R/update_teach_links.R

Defines functions update_teach_links

Documented in update_teach_links

#' update_teach_links
#'
#' Searches lesson's google drive folder to populate the 'TeachMatLinks' tab of the lesson's 'meta/teach-it_*.gsheet' file.
#' Merges these detected file names and links with manually added "extLink" links to learning resources hosted elsewhere. 90% of this algorithm uses drive_* functions, so it's rather slow. It does save a state of files (see step 7 in details) using the virtualized path, though. This is used to skip updating if all files are up to date.
#'
#' It's a hybrid lookup system that requires Google Drive for Desktop to be setup with permission to
#' GP-Studio shared drive and a web connection. Steps:
#' 1. Find WD working directory corresponding to the chosen lesson
#' 2. Access the cloud version of the project folder by finding the 'GdriveDirID' in meta/front-matter.yml.
#' 3. Search through web folders, compiling information from folder and naming structure in 'teaching-materials' folder.
#' 4. Get Gdrive links for downloads, classroom- and remote- lessons, and assessments.
#' 5. Merge results with manually entered titles and such in 'meta/teach-it.gsheet TeachMatLinks tab'
#' 6. Save 'meta/teach-it.gsheet'
#' 7. Save teach-it_state.RDS that stores info about the teaching-materials folder at the time of the last update. [compile_lesson()] uses [get_state()] to check if the current state is identical to the state at the time of the last update to skip this update_teach_links call.
#'
#' @param WD a local virtualized path to a lesson folder where Google Drive (Web) path will be extracted from front matter. Easiest is to pass "?" which will invoke [pick_lesson()]
#' @param rebuild deprecated!! if T, rebuild everything; overrides checks of last modified times before updating links and teach-it.gsheet; default= NULL
#' @param rm_missing logical; do you want to automatically remove records that are missing (and for which no link was found during crawl of Google Drive folder?); default= TRUE; if FALSE, the link will be left blank
#' @param clean logical; do you want to ignore all info on the teach-it.gsheet and only import inferred info from crawled google drive project files? THIS WILL OVERWRITE MANUALLY ENTERED TITLES; default=FALSE
#' @param ignore regex expression to remove certain filetypes (e.g. txt files); default= ".txt$"
#' @export
#' @family Google Drive Functions

update_teach_links <- function(WD = "?",
                               rebuild = NULL,
                               rm_missing = TRUE,
                               clean = FALSE,
                               ignore = ".txt$") {
  WD <- parse_wd(WD)
  WD_git <- get_wd_git(WD = WD)

  checkmate::assert(check_wd(WD = WD, throw_error = FALSE), combine = "and")

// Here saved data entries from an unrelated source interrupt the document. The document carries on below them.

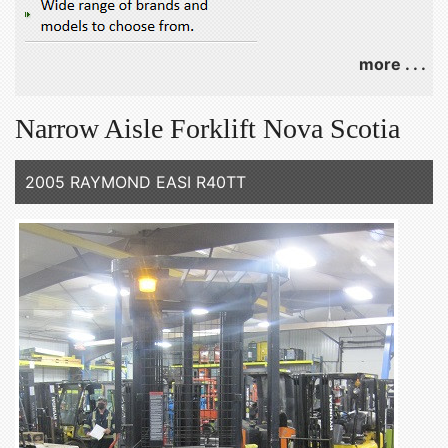
more . . .
Narrow Aisle Forklift Nova Scotia
2005 RAYMOND EASI R40TT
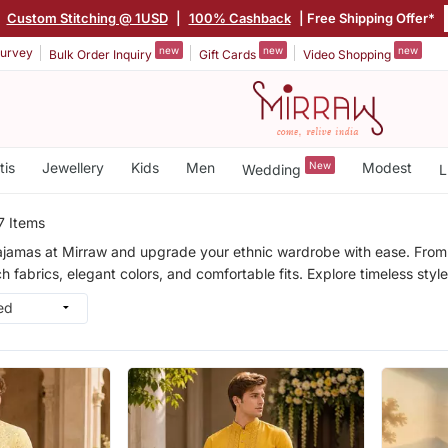
Custom Stitching @ 1USD
|
100% Cashback
| Free Shipping Offer*
new
new
new
urvey
Bulk Order Inquiry
Gift Cards
Video Shopping
tis
Jewellery
Kids
Men
New
Modest
Wedding
L
7 Items
ajamas at Mirraw and upgrade your ethnic wardrobe with ease. From fe
h fabrics, elegant colors, and comfortable fits. Explore timeless sty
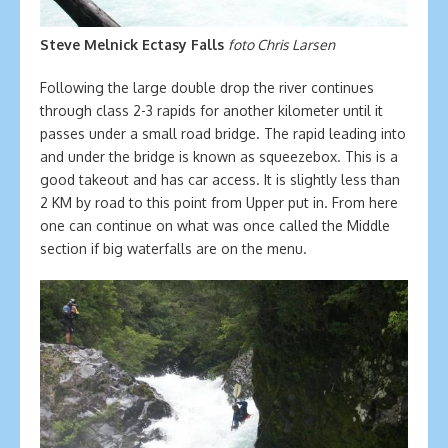
Steve Melnick Ectasy Falls
foto Chris Larsen
Following the large double drop the river continues
through class 2-3 rapids for another kilometer until it
passes under a small road bridge. The rapid leading into
and under the bridge is known as squeezebox. This is a
good takeout and has car access. It is slightly less than
2 KM by road to this point from Upper put in. From here
one can continue on what was once called the Middle
section if big waterfalls are on the menu.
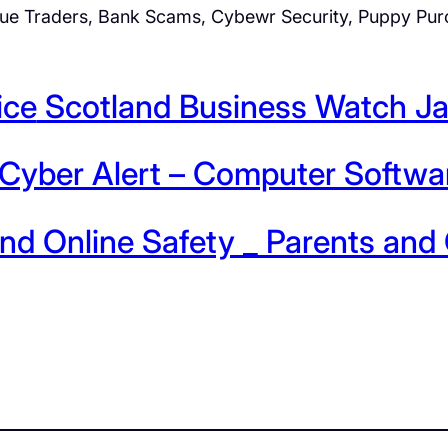
ue Traders, Bank Scams, Cybewr Security, Puppy Purc
ice
Scotland Business Watch J
Cyber Alert – Computer Softwa
nd Online Safety _ Parents an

  gID <- get_fm("GdriveDirID", WD = WD)
  meta_id <-
    get_fm("GdriveMetaID", WD = WD, checkWD = F)#only need to check_wd once
  proj_dir <- get_fm("GdriveDirName", WD = WD, checkWD = F)
  status <- get_fm("PublicationStatus", WD = WD, checkWD = F)
  #teaching materials are located in different shared drives depending
  #on PublicationStatus

  med_title <- get_fm("MediumTitle", WD = WD, checkWD = F)
  short_title <- get_fm("ShortTitle", WD = WD, checkWD = F)
  GdriveHome <- get_fm("GdriveHome", WD = WD, checkWD = F)
  if (GdriveHome == "GP-Studio") {
    tm_dir_id <- get_fm("GdriveTeachMatID", WD = WD, checkWD = F)
  } else{
    tm_dir_id <- get_fm("GdrivePublicID", WD = WD, checkWD = F)
  }

  checkmate::assert(
    checkmate::check_character(gID, min.chars = 6),
    checkmate::check_character(meta_id, min.chars = 6),
    checkmate::check_character(proj_dir, min.chars = 2),
    checkmate::check_character(tm_dir_id, min.chars = 6),
    checkmate::check_character(med_title, min.chars = 2),
    checkmate::check_character(short_title, min.chars = 2),
    checkmate::check_character(GdriveHome, min.chars = 6),
    checkmate::check_choice(
      status,
      c(
        "Proto",
        "Hidden",
        "Beta",
        "Coming Soon",
        "Live",
        "Draft",
        "Upcoming"
      )
    ),
    #draft deprecated

    combine = "and"
  )





  # Set up ability to save folder state after update --------
  #Get local path to teaching materials
  #If PublicationStatus=="Draft", found on 'GP-Studio'
  #Else, found on 'GalacticPolymath'

  tm_local <-
    ifelse(
      GdriveHome == "GP-Studio",
      fs::path(WD, "teaching-materials"),
      fs::path(lessons_get_path("gp"), med_title)
    )
  checkmate::assert(fs::is_dir(tm_local), .var.name = "fs::is_dir()")
  save_path <- fs::path(WD_git, "saves", "save-state_teach-it.RDS")
  checkmate::assert_path_for_output(save_path, overwrite = TRUE)
  teach_it_path <- fs::path(WD, "meta", paste_valid("teach-it", short_title), ext = "gsheet")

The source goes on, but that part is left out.